Self-association of glutamic acid-rich fusion peptide analogs of influenza hemagglutinin in the membrane-mimic environments: effects of positional difference of glutamic acids on side chain ionization constant and intra- and inter-peptide interactions deduced from NMR and gel electrophoresis measurements.

Two glutamic acid-rich fusion peptide analogs of influenza hemagglutinin were synthesized to study the organization of the charged peptides in the membranous media. Fluorescence and gel electrophoresis experiments suggested a loose association between the monomers in the vesicles. A model was built which showed that a positional difference of 3, 7 and 4, 8 results in the exposure of Glu3 and Glu7 side chains to the apolar lipidic core.

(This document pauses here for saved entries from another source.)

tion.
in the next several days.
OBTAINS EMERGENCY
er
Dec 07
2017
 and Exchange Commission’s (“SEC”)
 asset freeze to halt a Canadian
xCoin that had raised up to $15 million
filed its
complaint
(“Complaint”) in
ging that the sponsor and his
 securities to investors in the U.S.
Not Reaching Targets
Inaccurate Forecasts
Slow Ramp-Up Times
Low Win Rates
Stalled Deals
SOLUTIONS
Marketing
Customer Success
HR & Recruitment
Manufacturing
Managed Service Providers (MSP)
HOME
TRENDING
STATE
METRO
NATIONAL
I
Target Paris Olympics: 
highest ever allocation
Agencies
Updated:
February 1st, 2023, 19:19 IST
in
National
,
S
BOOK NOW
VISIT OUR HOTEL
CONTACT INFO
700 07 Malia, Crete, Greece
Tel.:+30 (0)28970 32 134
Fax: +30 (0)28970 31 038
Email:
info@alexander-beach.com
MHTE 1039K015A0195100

Supportive results include: first, pK(a) values of two pH units higher than reference value in aqueous medium for Glu3 and Glu7 CgammaH, whereas the deviation of pK(a) from the reference value for Glu4 and Glu8 CgammaH is substantially smaller; second, Hill coefficients of titration shift of these protons indicate anti-cooperativity for Glu3 and Glu7 side chain protons but less so for Glu4 and Glu8, implying a strong electrostatic interaction between Glu3 and Glu7 possibly resulting from their localization in an apolar environment; third, positive and larger titration shift for NH of Glu3 is observed compared to that of Glu4, suggesting stronger hydrogen bond between the NH and the carboxylic group of Glu3 than that of Glu4, consistent with higher degree of exposure to hydrophobic medium for the side chain of Glu3.